# NGD: ESP LTD VIPER 1000 DELUXE Black Cherry



## FACTORY (Sep 22, 2012)

It just came in the other day so I thought I'd share.





First off, if you've played any LTD 1000 Series EC or Viper you'll know they are top notch for the price. I'm very happy with my purchase. This is my first brand new buy in 6 years, I got too used to buying used gear that I wanted something brand new for a change. The 3-piece neck and ebony board was a real seller for me. Forgiving some minor details (like the crappy nut, etc..) this LTD 1000 Viper is any bit as good as a Custom Shop Axe (in my opinion).

PS: This is one sexy guitar in person--> Mahogany














*Iommi*





























She plays and sounds great even with the pickup covers on surprisingly.

The Duncan Custom-5 isn't a bad pickup as I found out, its definitly very similar to the JB (although I'm till going to change it out for a JB sooner or later), hehehe.

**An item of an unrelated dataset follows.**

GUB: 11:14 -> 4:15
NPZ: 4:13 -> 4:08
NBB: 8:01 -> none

On a side note, ESP has a spec wrong on their website, it says Black Nickle hardware but it is indeed regular Chrome Nickle hardware, just thought I'd mention it.

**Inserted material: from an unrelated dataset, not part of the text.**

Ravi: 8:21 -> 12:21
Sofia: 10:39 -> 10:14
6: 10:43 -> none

I have big plans for this Beast

1. Chrome metal pickup mounting rings.
2. Remove chrome pickup covers (clean off excess wax).
3. Switch out Duncan Custom-5 for a Duncan SH-4 JB.
4. Wire everything to just one CTS 500k Volume pot (no tone pot necessary).
5. Replace stock garbage plastic nut with a Graphtech BLACK TUSQ XL nut.
6. Black screws for pickguard and truss rod cover.

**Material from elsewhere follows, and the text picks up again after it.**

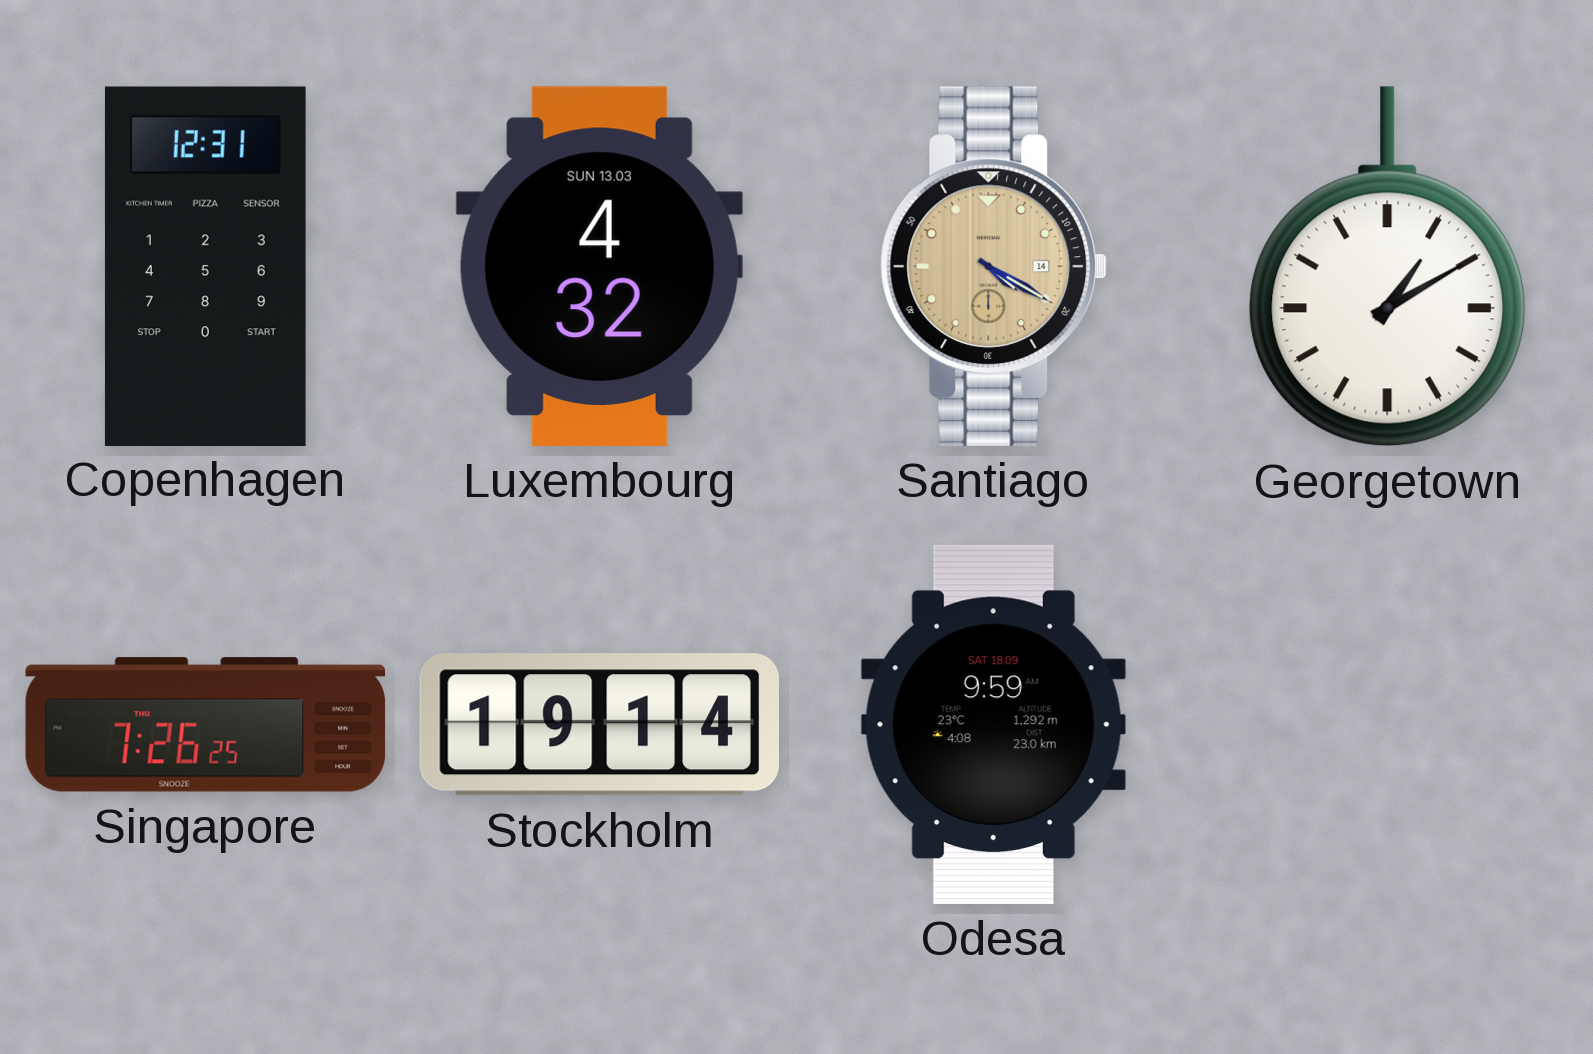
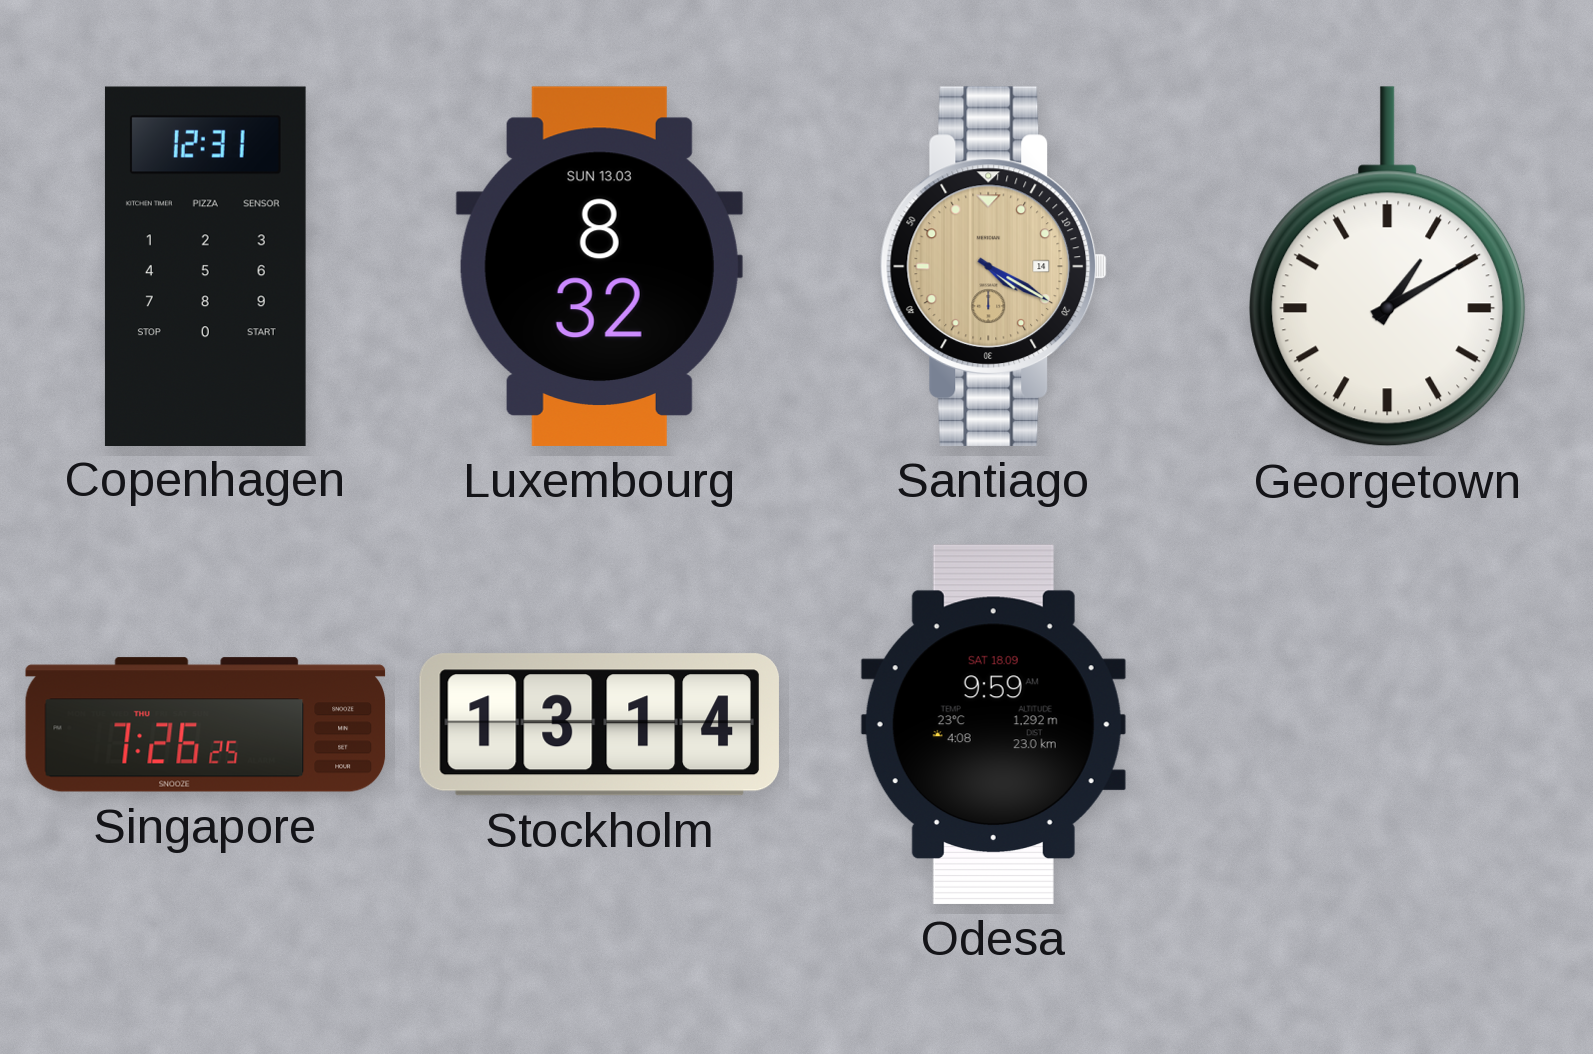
Luxembourg: 4:32 -> 8:32
Stockholm: 19:14 -> 13:14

She should look like this once done.






NGD rant over. 


Specs:

Set-Neck Construction
24.75" Scale
Mahogany Body
Mahogany 3-piece Neck
Ebony Fingerboard
42mm Standard Nut
Thin U Neck Contour
Chrome Nickel Hardware
ESP Locking Tuners
Tonepros Locking TOM Bridge & Tailpiece
Seymour Duncan Custom-5 (B) / '59 (N) p.u.
Finish: STBC (See Thru Black Cherry)


----------



## CrushingAnvil (Sep 22, 2012)

Man that horn looks long in the last pic 

Congrats, man - can't wait to see progress pics OR a picstory!


----------



## FACTORY (Sep 22, 2012)

CrushingAnvil said:


> Man that horn looks long in the last pic
> 
> Congrats, man - can't wait to see progress pics OR a picstory!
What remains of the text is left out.